The booking clerk, an unkempt looking man with straggly hair scraped into a ponytail, snorted with derision when I suggested that I had been able to buy such a ticket last time I used the railway.

“We used to have steam trains and Labour governments,” was the reply, which sounded like a carefully rehearsed retort he had used on numerous previous occasions.

Now, I don’t suppose many tears will be shed at this week’s news that Virgin Trains could disappear this year following a ban by the Department for Transport. But while Virgin might not have been perfect, I really struggle to understand the clamour among some people for renationalisation.

Do they have no memory of the wheezy, ancient locomotives, the drab, dirty carriages, and the indifferent staff? The endless strikes, the music-hall jokes about British Rail customer service and soggy sandwiches?

But then you look at those who advocate this. Take, for example, the Bring Back British Rail campaign, whose website is packed with pictures of fresh-faced, placard waving twenty-somethings. What do they know about British Rail? Given that the British Rail logo they use on their website is actually back to front, probably not a lot.

Virgin may not have got everything right, and maybe the next franchise holder will provide a better service. But in its 21 years running rail services in the West Midlands, it at least attempted to reintroduce the concept of smart uniforms and good manners, and of treating passengers as paying customers rather than mere users of a service the state has generously seen fit to provide.

And for that we should be grateful.

*NOT that I can claim to be a regular rail passenger, mainly because the rail service is practically non-existent in the Black Country. And no, Wolverhampton doesn’t count, it’s not the Black Country.

The point is, while ideologues obsess over the private v public ownership debate, the real issue is how much money is invested in our railways, where it is spent, and where it comes from.

Given that most complaints seem to be about rising fares, I’m guessing big increases there are out of the question, even if surging passenger numbers suggest a certain logic to that. But if the taxpayer is going to foot the bill, then some thought must be given to the concept of ‘no taxation without representation’.

Now if paying a bit of extra tax meant putting proper trains back on the mothballed Walsall-Dudley-Stourbridge line, reconnecting the Black Country with the national rail network, there might be a case to be made. But we all know that is not going to happen.

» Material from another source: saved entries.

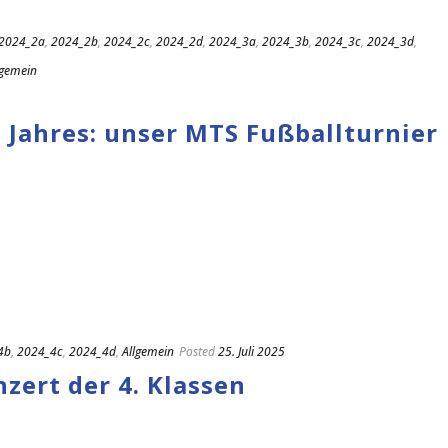
2024_2a
,
2024_2b
,
2024_2c
,
2024_2d
,
2024_3a
,
2024_3b
,
2024_3c
,
2024_3d
,
lgemein
 Jahres: unser MTS Fußballturnier
4b
,
2024_4c
,
2024_4d
,
Allgemein
Posted
25. Juli 2025
zert der 4. Klassen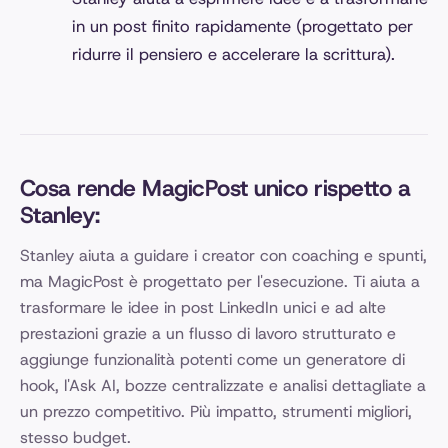
in un post finito rapidamente (progettato per
ridurre il pensiero e accelerare la scrittura).
Cosa rende MagicPost unico rispetto a
Stanley:
Stanley aiuta a guidare i creator con coaching e spunti,
ma MagicPost è progettato per l'esecuzione. Ti aiuta a
trasformare le idee in post LinkedIn unici e ad alte
prestazioni grazie a un flusso di lavoro strutturato e
aggiunge funzionalità potenti come un generatore di
hook, l'Ask AI, bozze centralizzate e analisi dettagliate a
un prezzo competitivo. Più impatto, strumenti migliori,
stesso budget.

I suspect greater rail subsidies would mean more spending in areas already well served, particularly London, the south-east, and big cities such as Birmingham, Liverpool and Manchester.

In other words, white-van-man in the Black Country pays more tax to subsidise well-heeled commuters in the Big Smoke. What’s not to like?

*THERE is something rather dispiriting about the opening-day stampede at the world’s biggest Primark store in Birmingham. Aside from the fact many of these people were from places like Wolverhampton and Walsall, whose own shops need all the support they can get, there is also something distinctly un-British about folk jostling to fill their bags with cheap clothes that will probably be discarded after a few weeks.

What made me most angry, though, was the mannequin wearing a T-shirt emblazoned with the word ‘Bostin’’. In Birmingham? Listen Brummies, that’s our word, a Black Country word. If that’s not cultural appropriation, I really don’t know what is.